In [1]:
%matplotlib notebook
import matplotlib.pyplot as plt
import numpy as np

# [Perceptron](http://neuralnetworksanddeeplearning.com/chap1.html#perceptrons)
A perceptron takes several binary inputs, x1,x2,…, and produces a single binary output:
![image.png](http://neuralnetworksanddeeplearning.com/images/tikz0.png)


# [Sigmoid neurons](http://neuralnetworksanddeeplearning.com/chap1.html#sigmoid_neurons)
Sigmoid neurons are similar to perceptrons, but modified so that small changes in their weights and bias cause only a small change in their output. That's the crucial fact which will allow a network of sigmoid neurons to learn.
![image.png](http://neuralnetworksanddeeplearning.com/images/tikz9.png)


\begin{eqnarray} 
  \frac{1}{1+\exp(-\sum_j w_j x_j-b)}.
\end{eqnarray}

To understand the similarity to the perceptron model, suppose z≡w⋅x+b is a large positive number. Then e−z≈0 and so σ(z)≈1. In other words, when z=w⋅x+b is large and positive, the output from the sigmoid neuron is approximately 1, just as it would have been for a perceptron. Suppose on the other hand that z=w⋅x+b is very negative. Then e−z→∞, and σ(z)≈0. So when z=w⋅x+b is very negative, the behaviour of a sigmoid neuron also closely approximates a perceptron. It's only when w⋅x+b is of modest size that there's much deviation from the perceptron model.

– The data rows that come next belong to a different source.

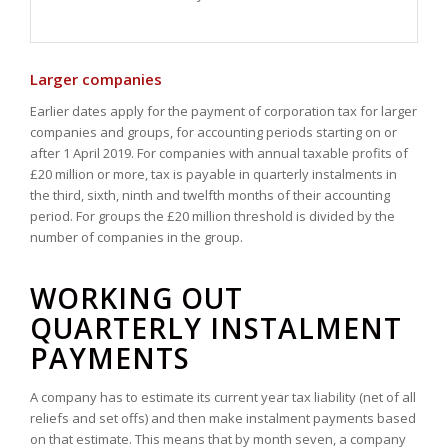
Larger companies
Earlier dates apply for the payment of corporation tax for larger
companies and groups, for accounting periods starting on or
after 1 April 2019. For companies with annual taxable profits of
£20 million or more, tax is payable in quarterly instalments in
the third, sixth, ninth and twelfth months of their accounting
period. For groups the £20 million threshold is divided by the
number of companies in the group.
WORKING OUT
QUARTERLY INSTALMENT
PAYMENTS
A company has to estimate its current year tax liability (net of all
reliefs and set offs) and then make instalment payments based
on that estimate. This means that by month seven, a company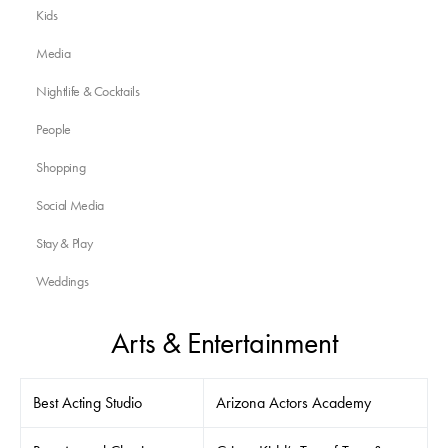
Kids
Media
Nightlife & Cocktails
People
Shopping
Social Media
Stay & Play
Weddings
Arts & Entertainment
Best Acting Studio
Arizona Actors Academy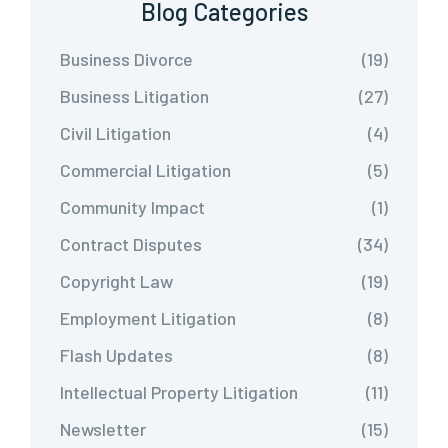
Blog Categories
Business Divorce
(19)
Business Litigation
(27)
Civil Litigation
(4)
Commercial Litigation
(5)
Community Impact
(1)
Contract Disputes
(34)
Copyright Law
(19)
Employment Litigation
(8)
Flash Updates
(8)
Intellectual Property Litigation
(11)
Newsletter
(15)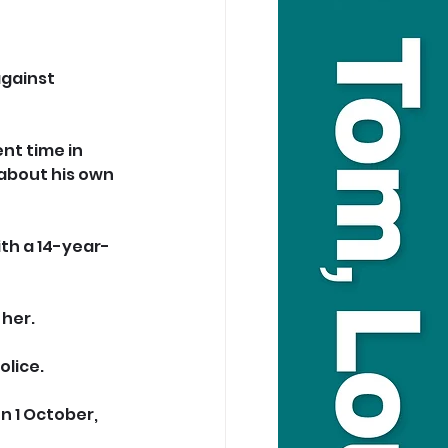
gainst 
nt time in 
about his own 
ith a 14-year-
her. 
olice.
 1 October, 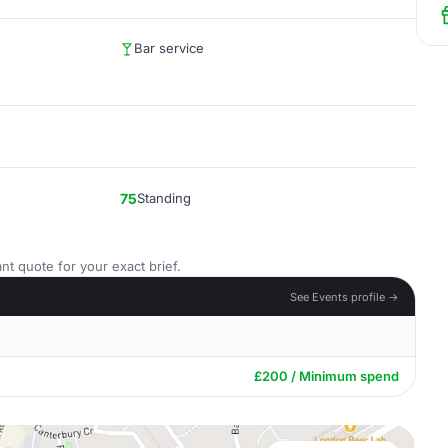
Bar service
75
Standing
nt quote for your exact brief.
See Events profile →
£200 / Minimum spend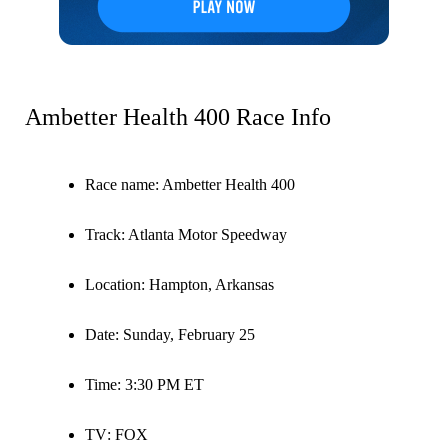
Ambetter Health 400 Race Info
Race name
: Ambetter Health 400
Track
: Atlanta Motor Speedway
Location
: Hampton, Arkansas
Date
: Sunday, February 25
Time
: 3:30 PM ET
TV
: FOX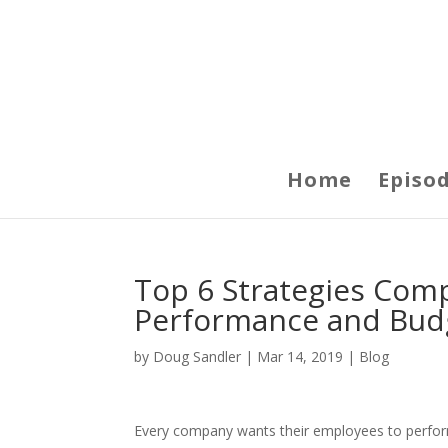
Home
Episo
Top 6 Strategies Com
Performance and Bud
by
Doug Sandler
|
Mar 14, 2019
|
Blog
Every company wants their employees to perfor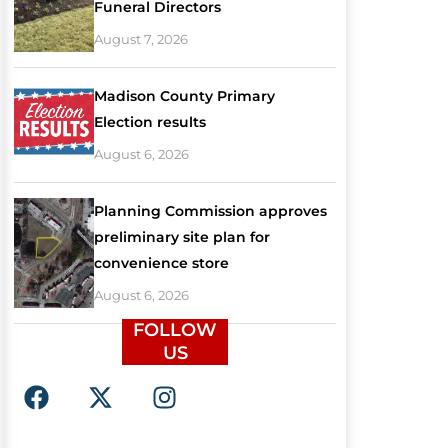
Funeral Directors
August 7, 2026
Madison County Primary
Election results
August 6, 2026
Planning Commission approves
preliminary site plan for
convenience store
August 6, 2026
FOLLOW
US
F
X
I
a
-
n
c
t
s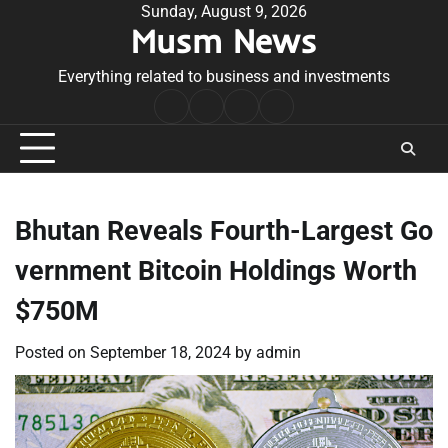
Skip
Sunday, August 9, 2026
Musm News
to
content
Everything related to business and investments
Home
Terms
Privacy
Contact
&
Policy
Us
Conditions
Bhutan Reveals Fourth-Largest Go
vernment Bitcoin Holdings Worth
$750M
Posted on
September 18, 2024
by
admin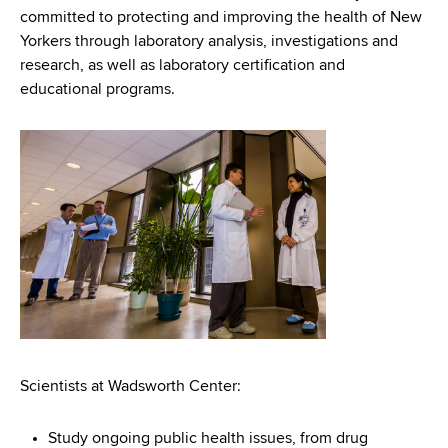
d
committed to protecting and improving the health of New
s
Yorkers through laboratory analysis, investigations and
w
research, as well as laboratory certification and
o
educational programs.
r
t
h
C
e
n
t
e
r
Scientists at Wadsworth Center:
Study ongoing public health issues, from drug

If it's the shape of σ which really matters, and not its exact form, then why use the particular form used for σ in Equation (3)? In fact, later in the book we will occasionally consider neurons where the output is f(w⋅x+b) for some other activation function f(⋅).
## [Exercises](http://neuralnetworksanddeeplearning.com/chap1.html#exercises_191892)
* **Sigmoid neurons simulating perceptrons, part I**
Suppose we take all the weights and biases in a network of perceptrons, and multiply them by a positive constant, c>0. Show that the behaviour of the network doesn't change.

\begin{eqnarray}
  \mbox{output} = \left\{ 
    \begin{array}{ll} 
      0 & \mbox{if } c\cdot w\cdot x + c\cdot b \leq 0 \\
      1 & \mbox{if } c\cdot w\cdot x + c\cdot b > 0
    \end{array}
  \right.
\end{eqnarray}
\begin{eqnarray}
  \mbox{output} = \left\{ 
    \begin{array}{ll} 
      0 & \mbox{if } c ( w\cdot x + b) \leq 0 \\
      1 & \mbox{if } c ( w\cdot x + b) > 0
    \end{array}
  \right.
\end{eqnarray}
\begin{eqnarray}
  \mbox{output} = \left\{ 
    \begin{array}{ll} 
      0 & \mbox{if } w\cdot x + b \leq 0 \\
      1 & \mbox{if } w\cdot x + b > 0
    \end{array}
  \right.
\end{eqnarray}

* **Sigmoid neurons simulating perceptrons, part II**
Suppose we have the same setup as the last problem - a network of perceptrons. Suppose also that the overall input to the network of perceptrons has been chosen. We won't need the actual input value, we just need the input to have been fixed. Suppose the weights and biases are such that w⋅x+b≠0 for the input x to any particular perceptron in the network. Now replace all the perceptrons in the network by sigmoid neurons, and multiply the weights and biases by a positive constant c>0. Show that in the limit as c→∞ the behaviour of this network of sigmoid neurons is exactly the same as the network of perceptrons. How can this fail when w⋅x+b=0 for one of the perceptrons?

\begin{eqnarray} 
  \frac{1}{1+\exp(-\sum_j c_j (w_j x_j-b))}.
\end{eqnarray}
with c→∞, then if:
\begin{array}{ll} 
  \mbox{if } w\cdot x + b \leq 0 \\
\end{array}
then
\begin{eqnarray} 
  \frac{1}{1+\exp(-\sum_j c_j (w_j x_j-b))} \approx 0.
\end{eqnarray}
if:
\begin{array}{ll} 
  \mbox{if } w\cdot x + b > 0 \\
\end{array}
then
\begin{eqnarray} 
  \frac{1}{1+\exp(-\sum_j c_j (w_j x_j-b))} \approx 1.
\end{eqnarray}

# [The architecture of neural networks](http://neuralnetworksanddeeplearning.com/chap1.html#the_architecture_of_neural_networks)
![image.png](http://neuralnetworksanddeeplearning.com/images/tikz11.png)
* The leftmost layer in this network is called the **input layer**, and the neurons within the layer are called **input neurons**. 
* The rightmost or **output layer** contains the **output neurons**, or, as in this case, a single output neuron. 
* The middle layer is called a **hidden layer**, since the neurons in this layer are neither inputs nor outputs.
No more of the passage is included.